Sur le plan international, on a le sentiment que les négociations n’ont aucune conséquence. Est-ce trompeur?

Les accords internationaux exigent l’unanimité. Il suffit ici d’un seul veto, et un accord devient impossible. Néanmoins, de plus en plus de pays prennent la protection du climat très au sérieux, et ce de manière active. Ainsi, plusieurs pays poursuivent un objectif zéro émission nette de CO2.

Quel est le rôle de la Suisse à cet égard?

La Suisse se montre plutôt attentiste. Les politiques regardent d’abord ce que font les autres. Personnellement, je suis toutefois d’avis que la Suisse en tant que pays doit participer activement au débat sur le climat et faire avancer l’innovation. C'est surtout la place financière qui peut y contribuer, car la Suisse dispose d’un secteur financier important, qui a un impact allant bien au-delà des frontières nationales. En tant que petit pays, nous disposons donc d’un levier important avec de nombreuses opportunités et un haut niveau de responsabilité.

Dans quelle mesure êtes-vous optimiste quant à la possibilité d’enrayer le changement climatique?

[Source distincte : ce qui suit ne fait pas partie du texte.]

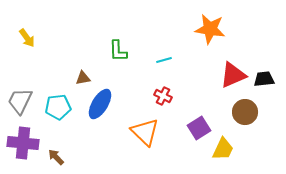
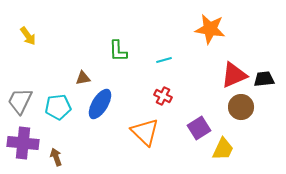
yellow arrow: moved 1 px right, 2 px up
red triangle: moved 1 px right
brown circle: moved 4 px left, 5 px up
brown arrow: rotated 24 degrees clockwise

Nous avons trop longtemps attendu. C’est pénalisant, bien sûr. En même temps, nous n’avons jamais eu autant de possibilités qu’aujourd’hui: nous avons les connaissances, les technologies, l’argent, et maintenant aussi la volonté de la société de faire quelque chose. Je suis donc convaincu que nous serons en mesure de résoudre le problème dans une large mesure. Mais nous avons besoin de la volonté sociale et politique. Cela exige plus qu’une bonne résolution de fin d’année – également de la part des investisseurs.